▸ **AIM OF THE TASK**: Pictures stay out; everything else in the listing below is to be restated word for word.

▸ **SUPPLIED DATA**:
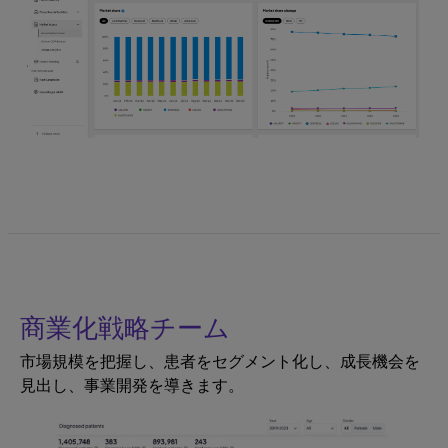
商業化戦略チーム
市場規模を把握し、患者をセグメント化し、成長機会を
見出し、事業開発を導きます。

▸ **WRITTEN ANSWER**:
商業化戦略チーム
市場規模を把握し、患者をセグメント化し、成長機会を
見出し、事業開発を導きます。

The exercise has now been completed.